Wasting Light, the Foo Fighters’ most recent album, was released in the spring of 2011, and the band spent most of the next 18 months touring and promoting, both here in the U.S. and internationally. It was a grind of a schedule, and last fall they finally got off the road and went back home for some well-deserved rest.

So, what do Foo Fighters do when they’re not on stage or in the studio being Foo Fighters?

Turns out, they do lots of the same stuff that normal mopes like you and me do when we have time off. They go on vacations with their families. They have hobbies and activities outside of music – drumming wonder Taylor Hawkins is a cycling enthusiast, specifically mountain biking, and Nate Mendel, the Foo’s extraordinary bassist, dabbles in writing – he contributes regularly to the band’s web/blog sites and he wrote a well-thought out contribution to last year’s “90 Days, 90 Reasons” website supporting President Obama’s re-election.

And there are lots of side projects involving music, just not Foo Fighters music, per se.  If I had my way, the band would release an album every year just to satisfy my desire for more of their music. But, hey, we all need a break from the job, even if it’s a job we love. I get this. And being the good Jewish mother that I am, I try to be supportive of all those side projects.  Which leads me to my Foo Fighter encounter.

One side gig is a country band, Chris Shiflett and the Dead Peasants. Chris is the Foo’s lead guitarist. His roots are in punk music, he plays a pretty mean rock and roll guitar, and even though I’m not a big fan of country music, I recognize his skill as a country western guitarist as well. Safe to say, if you needed a skilled shredder to play lead guitar in your genre band of choice, Chris would be your man.
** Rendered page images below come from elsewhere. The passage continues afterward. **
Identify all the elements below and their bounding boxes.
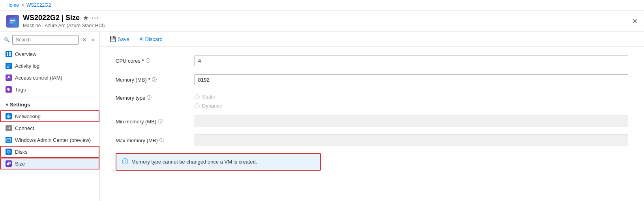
cpu-cores-label-text: CPU cores [116, 58, 140, 64]
save-button[interactable]: 💾 Save [108, 35, 131, 43]
connect-icon [6, 125, 12, 131]
search-clear-button[interactable]: ✕ [81, 36, 88, 43]
sidebar-item-access-control[interactable]: Access control (IAM) [0, 72, 99, 84]
memory-required-star: * [148, 77, 150, 83]
save-icon: 💾 [109, 36, 116, 42]
min-memory-input [195, 115, 628, 127]
page-header: WS2022G2 | Size ★ ··· Machine - Azure Ar… [0, 11, 644, 32]
cpu-cores-row: CPU cores * ⓘ [116, 54, 628, 67]
static-label: Static [202, 94, 215, 100]
min-memory-row: Min memory (MB) ⓘ [116, 115, 628, 128]
overview-icon [6, 51, 12, 57]
sidebar: 🔍 ✕ « Overview Activity [0, 32, 100, 201]
memory-mb-label-text: Memory (MB) [116, 77, 147, 83]
info-banner: ⓘ Memory type cannot be changed once a V… [116, 153, 321, 171]
info-banner-icon: ⓘ [122, 158, 128, 166]
save-label: Save [118, 36, 129, 42]
sidebar-item-tags[interactable]: Tags [0, 84, 99, 95]
resource-icon [6, 15, 19, 28]
header-subtitle: Machine - Azure Arc (Azure Stack HCI) [23, 23, 638, 28]
max-memory-label: Max memory (MB) ⓘ [116, 137, 195, 144]
cpu-required-star: * [142, 58, 144, 64]
activity-log-icon [6, 63, 12, 69]
settings-label: Settings [10, 102, 30, 108]
sidebar-item-label-activity-log: Activity log [15, 63, 39, 69]
max-memory-row: Max memory (MB) ⓘ [116, 134, 628, 147]
discard-icon: ✕ [139, 36, 144, 42]
svg-rect-18 [8, 162, 11, 164]
sidebar-item-label-disks: Disks [15, 149, 28, 155]
sidebar-item-label-connect: Connect [15, 125, 34, 131]
form-content: CPU cores * ⓘ Memory (MB) * ⓘ [100, 47, 644, 201]
cpu-cores-label: CPU cores * ⓘ [116, 58, 195, 64]
sidebar-item-overview[interactable]: Overview [0, 48, 99, 60]
memory-type-label: Memory type ⓘ [116, 94, 195, 101]
close-button[interactable]: ✕ [632, 17, 638, 26]
sidebar-item-connect[interactable]: Connect [0, 122, 99, 134]
svg-rect-14 [7, 138, 11, 141]
svg-rect-0 [9, 18, 16, 24]
svg-rect-5 [7, 54, 8, 56]
sidebar-divider [0, 97, 99, 97]
wac-icon [6, 137, 12, 143]
dynamic-radio[interactable] [195, 103, 200, 108]
sidebar-item-networking[interactable]: Networking [0, 110, 99, 122]
svg-rect-6 [9, 54, 11, 56]
toolbar: 💾 Save ✕ Discard [100, 32, 644, 47]
memory-mb-input[interactable] [195, 74, 628, 85]
header-text: WS2022G2 | Size ★ ··· Machine - Azure Ar… [23, 14, 638, 28]
breadcrumb-home[interactable]: Home [6, 2, 19, 8]
discard-label: Discard [145, 36, 163, 42]
settings-section-header[interactable]: ∨ Settings [0, 99, 99, 110]
sidebar-item-disks[interactable]: Disks [0, 146, 99, 158]
favorite-star[interactable]: ★ [83, 14, 88, 22]
sidebar-item-label-tags: Tags [15, 87, 26, 93]
svg-rect-9 [7, 67, 9, 68]
iam-icon [6, 74, 12, 81]
min-memory-info-icon[interactable]: ⓘ [158, 118, 163, 125]
sidebar-item-label-wac: Windows Admin Center (preview) [15, 137, 91, 143]
more-options[interactable]: ··· [92, 15, 99, 22]
breadcrumb: Home > WS2022G2 [0, 0, 644, 11]
main-content: 💾 Save ✕ Discard CPU cores * ⓘ [100, 32, 644, 201]
max-memory-label-text: Max memory (MB) [116, 138, 158, 143]
sidebar-item-label-iam: Access control (IAM) [15, 75, 62, 81]
memory-mb-row: Memory (MB) * ⓘ [116, 73, 628, 86]
cpu-info-icon[interactable]: ⓘ [146, 58, 150, 64]
memory-mb-label: Memory (MB) * ⓘ [116, 76, 195, 83]
disks-icon [6, 149, 12, 155]
discard-button[interactable]: ✕ Discard [137, 35, 164, 43]
breadcrumb-separator: > [21, 2, 24, 8]
sidebar-item-wac[interactable]: Windows Admin Center (preview) [0, 134, 99, 146]
static-radio[interactable] [195, 94, 200, 99]
breadcrumb-current[interactable]: WS2022G2 [26, 2, 51, 8]
sidebar-item-label-overview: Overview [15, 51, 36, 57]
cpu-cores-input[interactable] [195, 56, 628, 66]
info-banner-text: Memory type cannot be changed once a VM … [131, 159, 257, 165]
max-memory-input [195, 134, 628, 146]
header-title: WS2022G2 | Size ★ ··· [23, 14, 638, 22]
title-text: WS2022G2 | Size [23, 14, 80, 22]
memory-info-icon[interactable]: ⓘ [152, 76, 157, 83]
dynamic-label: Dynamic [202, 103, 222, 109]
sidebar-item-label-networking: Networking [15, 114, 41, 119]
memory-type-info-icon[interactable]: ⓘ [147, 95, 152, 101]
settings-chevron: ∨ [6, 102, 8, 107]
static-option[interactable]: Static [195, 94, 628, 100]
max-memory-info-icon[interactable]: ⓘ [159, 137, 164, 144]
size-icon [6, 160, 12, 167]
memory-type-row: Memory type ⓘ Static Dynamic [116, 92, 628, 109]
dynamic-option[interactable]: Dynamic [195, 103, 628, 109]
memory-type-options: Static Dynamic [195, 94, 628, 109]
sidebar-search-container: 🔍 ✕ « [0, 32, 99, 48]
svg-rect-3 [7, 52, 8, 54]
search-input[interactable] [12, 35, 79, 45]
sidebar-collapse-button[interactable]: « [90, 36, 96, 43]
sidebar-item-size[interactable]: Size [0, 158, 99, 169]
svg-rect-1 [10, 20, 15, 21]
tags-icon [6, 86, 12, 93]
svg-point-11 [7, 88, 8, 89]
sidebar-item-label-size: Size [15, 161, 25, 167]
memory-type-label-text: Memory type [116, 95, 145, 101]
sidebar-item-activity-log[interactable]: Activity log [0, 60, 99, 72]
So last March, when I found out he and the Peasants were going to be playing at a local watering hole/BBQ joint on a Sunday afternoon, I informed my husband that we would be in attendance.

At our house, especially now that it’s just the two of us, Sundays revolve around coffee, talking head news programs, and laundry. I’m not required to get out of my pajamas for any of these activities. Often, I don’t. I allow very little to intrude upon my Sundays, so an outing to chow down and hear live music was a big deal. Mark, my husband, was a little stunned by the suggestion (actually, it was more like an edict, as I recall!) but happy to tag along.

“What kind of music is this?” he asked.

“Who cares? It’s Chris Shiflett!”

While I was getting ready, he was tinkering around on the computer. As we were leaving the house, he presented me with a little plastic sleeve of business cards. They had my name and all my contact information on them, along with the title “Band Mother in Waiting.” And a Foo Fighter logo.

“If you’re going to meet a Foo Fighter, you need to be prepared,” he said.

To see what was the essence of my dream job, my life’s wish, spelled out in black and white on a business card stunned me. It was one thing to talk about it to a very small group of friends and family, and something else completely to see the idea, MY idea, expressed in writing. I admit, it rattled me.

I couldn’t imagine any circumstance that would prompt me to take one of those cards out of my pocket. It seemed so presumptuous. And a little creepy. Stalker-like, even. Definitely not how I wanted anyone to think of me. Especially not a real live Foo Fighter.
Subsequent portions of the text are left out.